[Data records]
————————

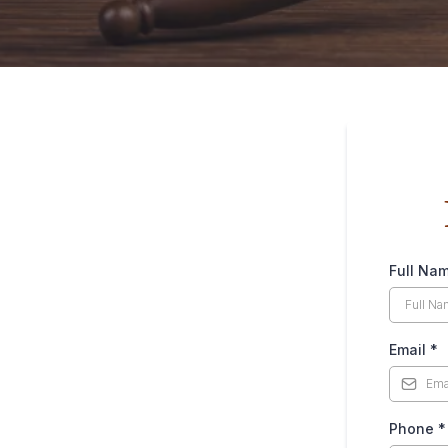
Full Na
Email
*
Phone
*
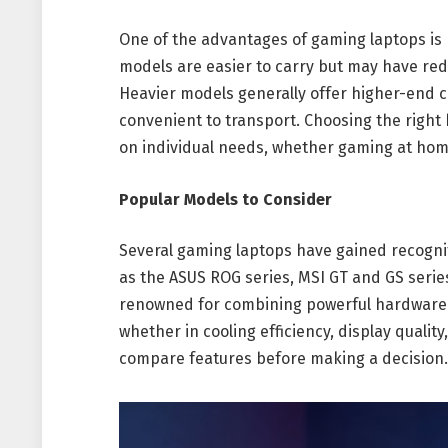
One of the advantages of gaming laptops is po
models are easier to carry but may have redu
Heavier models generally offer higher-end 
convenient to transport. Choosing the righ
on individual needs, whether gaming at home
Popular Models to Consider
Several gaming laptops have gained recognit
as the ASUS ROG series, MSI GT and GS serie
renowned for combining powerful hardware w
whether in cooling efficiency, display quality
compare features before making a decision.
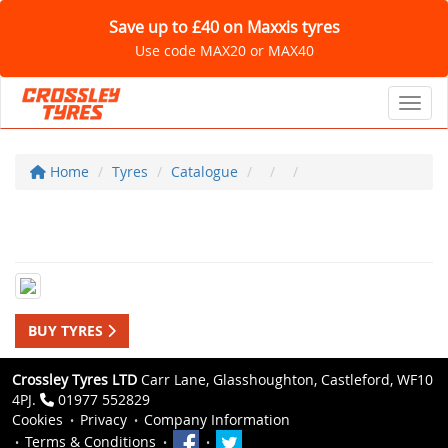
Save up to £40 on Maxxis tyres
Use code MAX20 or MAX40
Toggl
Home
Tyres
Catalogue
BUY TYRES
Crossley Tyres LTD
Carr Lane, Glasshoughton, Castleford, WF10
4PJ.
01977 552829
Cookies
Privacy
Company Information
Terms & Conditions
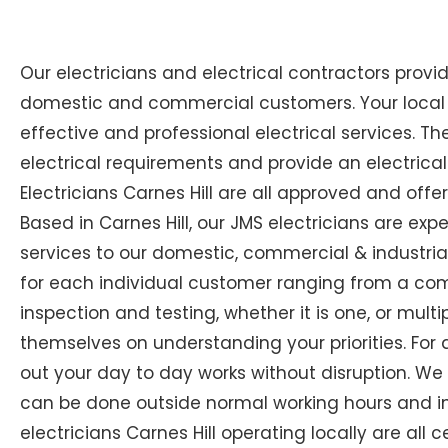
Our electricians and electrical contractors provi
domestic and commercial customers. Your local Ex
effective and professional electrical services. The
electrical requirements and provide an electrical
Electricians Carnes Hill are all approved and offe
Based in Carnes Hill, our JMS electricians are expe
services to our domestic, commercial & industrial
for each individual customer ranging from a compl
inspection and testing, whether it is one, or multip
themselves on understanding your priorities. For 
out your day to day works without disruption. We
can be done outside normal working hours and in 
electricians Carnes Hill operating locally are all 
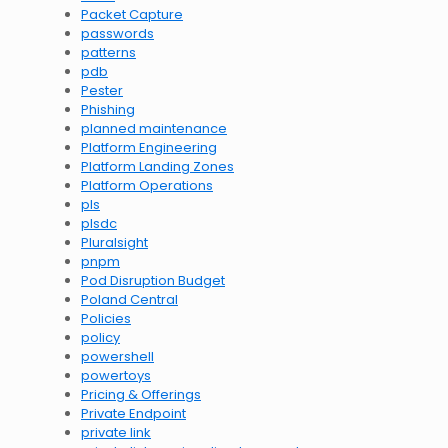
Packet Capture
passwords
patterns
pdb
Pester
Phishing
planned maintenance
Platform Engineering
Platform Landing Zones
Platform Operations
pls
plsdc
Pluralsight
pnpm
Pod Disruption Budget
Poland Central
Policies
policy
powershell
powertoys
Pricing & Offerings
Private Endpoint
private link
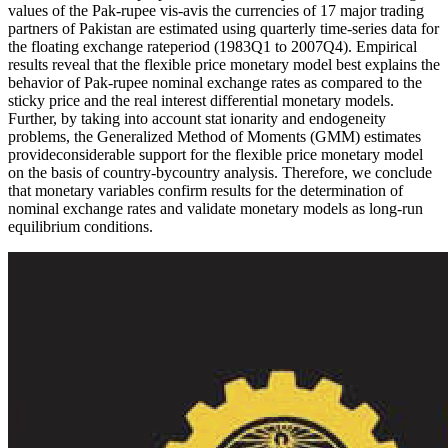
values of the Pak-rupee vis-avis the currencies of 17 major trading
partners of Pakistan are estimated using quarterly time-series data for
the floating exchange rateperiod (1983Q1 to 2007Q4). Empirical
results reveal that the flexible price monetary model best explains the
behavior of Pak-rupee nominal exchange rates as compared to the
sticky price and the real interest differential monetary models.
Further, by taking into account stat ionarity and endogeneity
problems, the Generalized Method of Moments (GMM) estimates
provideconsiderable support for the flexible price monetary model
on the basis of country-by­country analysis. Therefore, we conclude
that monetary variables confirm results for the determination of
nominal exchange rates and validate monetary models as long-run
equilibrium conditions.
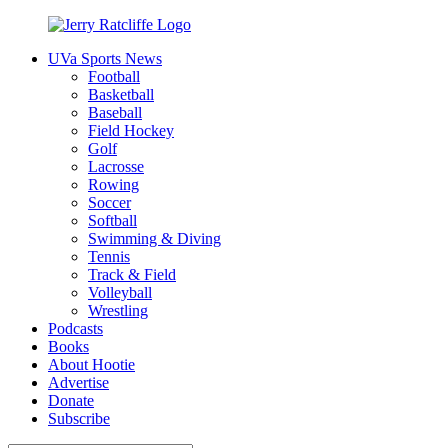
Skip
to
UVa Sports News
content
Jerry
Your
Football
Ratcliffe
#1
Basketball
UVA
Baseball
News
Field Hockey
Source
Golf
Lacrosse
Rowing
Soccer
Softball
Swimming & Diving
Tennis
Track & Field
Volleyball
Wrestling
Podcasts
Books
About Hootie
Advertise
Donate
Subscribe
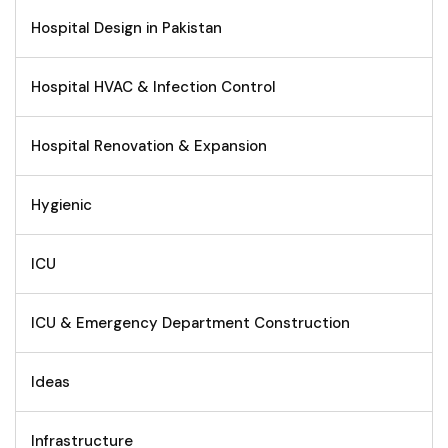
Hospital Design in Pakistan
Hospital HVAC & Infection Control
Hospital Renovation & Expansion
Hygienic
ICU
ICU & Emergency Department Construction
Ideas
Infrastructure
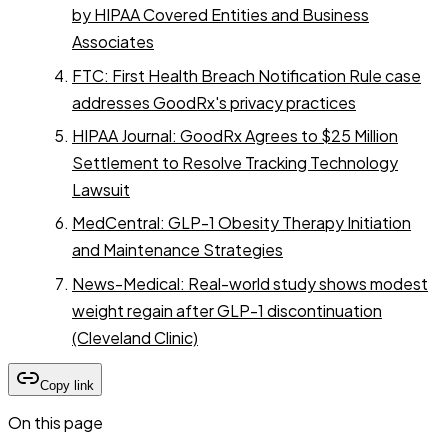
by HIPAA Covered Entities and Business
Associates
FTC: First Health Breach Notification Rule case
addresses GoodRx's privacy practices
HIPAA Journal: GoodRx Agrees to $25 Million
Settlement to Resolve Tracking Technology
Lawsuit
MedCentral: GLP-1 Obesity Therapy Initiation
and Maintenance Strategies
News-Medical: Real-world study shows modest
weight regain after GLP-1 discontinuation
(Cleveland Clinic)
Copy link
On this page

————————

* [ASSIGNMENT]:
Taking the entries above, write out exactly the lines starting with the line containing "partners of Pakistan" and going on through the line containing "that monetary variables", both included, and nothing else.

* [WRITTEN ANSWER]:
partners of Pakistan are estimated using quarterly time-series data for
the floating exchange rateperiod (1983Q1 to 2007Q4). Empirical
results reveal that the flexible price monetary model best explains the
behavior of Pak-rupee nominal exchange rates as compared to the
sticky price and the real interest differential monetary models.
Further, by taking into account stat ionarity and endogeneity
problems, the Generalized Method of Moments (GMM) estimates
provideconsiderable support for the flexible price monetary model
on the basis of country-by­country analysis. Therefore, we conclude
that monetary variables confirm results for the determination of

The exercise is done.